Methodological flowchart of the review. Main characteristics of all the studies included in the meta-analysis. OS, overall survival; CSS, cancer-specific survival; HR, hazard ratio, “M” means the HR come from multivariate analysis, “U” means the HR comes from univariate analysis; NR, not reported; ESCC, esophageal squamous cell cancer; EC, esophageal carcinoma; NOS, Newcastle-Ottawa Scale. Abstract table summarizing PECO in the studies of GNRI. PECO, population, expose, comparison, and outcome; OS, overall survival; CSS, cancer-specific survival; EC, esophageal carcinoma; GNRI, geriatric nutritional risk index; NR, not reported.

Meta-Analysis

To assess the impact of lower GNRI on OS, a fixed-effects model was conducted to analyze since the heterogeneity was non-significant (I2 = 0.0%, P = 0.511). Totally, 9 studies contained a number of 1354 patients applying OS as the survival outcome. The pooled HR was 1.75 (95% CI: 1.45–2.10, P < 0.01) (Figure 2), indicating that patients with low GNRI had poorer OS than those with high GNRI. To investigate the correlation between GNRI and CSS, 2 studies with a total of 431 patients were included. Heterogeneity was acceptable in the analysis (I2 = 0%, P = 0.636), a fixed-effects model was used, and the pooled HR was 1.77 (95% CI: 1.19–2.62, P < 0.01) (Figure 2), suggesting that low GNRI was significantly associated with worse CSS.
Figure 2

Forest plot of pooled hazard ratio (HR) of geriatric nutritional risk index (GNRI) in predicting survival outcomes in esophageal cancer (EC).

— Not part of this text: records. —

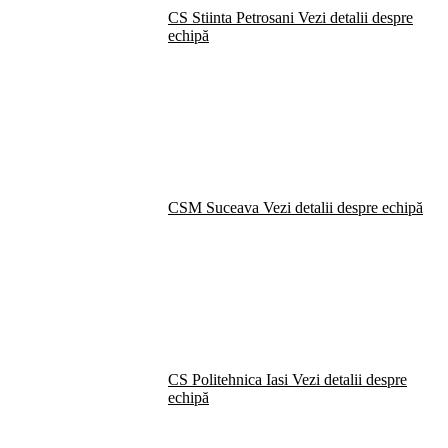
CS Stiinta Petrosani
Vezi detalii despre
echipă
CSM Suceava
Vezi detalii despre echipă
CS Politehnica Iasi
Vezi detalii despre
echipă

Forest plot of pooled hazard ratio (HR) of geriatric nutritional risk index (GNRI) in predicting survival outcomes in esophageal cancer (EC). Although there was no obvious heterogeneity among the studies, we still conducted a subgroup analysis to achieve a deeper investigation. The criteria of the subgroups were as follows: cutoff value, therapeutic method, and population. In the subgroup of cutoff value, no heterogeneity was found in studies (I2 = 0.0%, P = 0.714), and a fixed-effects model was applied to the analysis. We concluded that the low GNRI was significantly associated with the worse OS when the cutoff value was set as 92 (HR: 1.86, 95% CI: 1.48–2.34, P < 0.01). When setting the cutoff value as 98, the low GNRI was also associated with poorer OS (HR: 1.86, 95% CI: 1.27–2.71, P < 0.01), without any heterogeneity (I2 = 0.0%, P = 0.578) (Figure 3). In the subgroup of patient treatment, low GNRI and poor OS were statistically significantly associated with patients who underwent surgical therapy (HR: 1.52, 95% CI: 1.12–2.07, P < 0.05; fixed-effects model), oncological treatment (HR: 2.04, 95% CI: 1.47–2.81, P < 0.05; fixed-effects model), and esophagectomy with oncological treatment (HR: 1.75, 95% CI: 1.25–2.45, P < 0.05; fixed-effects model) (Figure 4). In the subgroup of the population, we found that low GNRI significantly related to poor prognosis in both Chinese patients (HR: 1.72, 95% CI: 1.30–2.29, P < 0.01; fixed-effects model) and Japanese patients (HR: 1.77, 95% CI: 1.38–2.26, P < 0.01; fixed-effects model), and there was no heterogeneity in the data (Figure 5), so we used the fixed-effects model for analysis. These two subgroup analyses both observed that low GNRI was associated with poor OS regardless of population.
Figure 3

Forest plot showing subgroup analysis of the selected studies about the prognostic significance of GNRI in patients with different cutoff values.

Figure 4

Forest plot showing subgroup analysis of the selected studies about the prognostic significance of GNRI in patients with different treatments.

Figure 5

Forest plot showing subgroup analysis of the selected studies about the prognostic significance of GNRI in patients with different populations.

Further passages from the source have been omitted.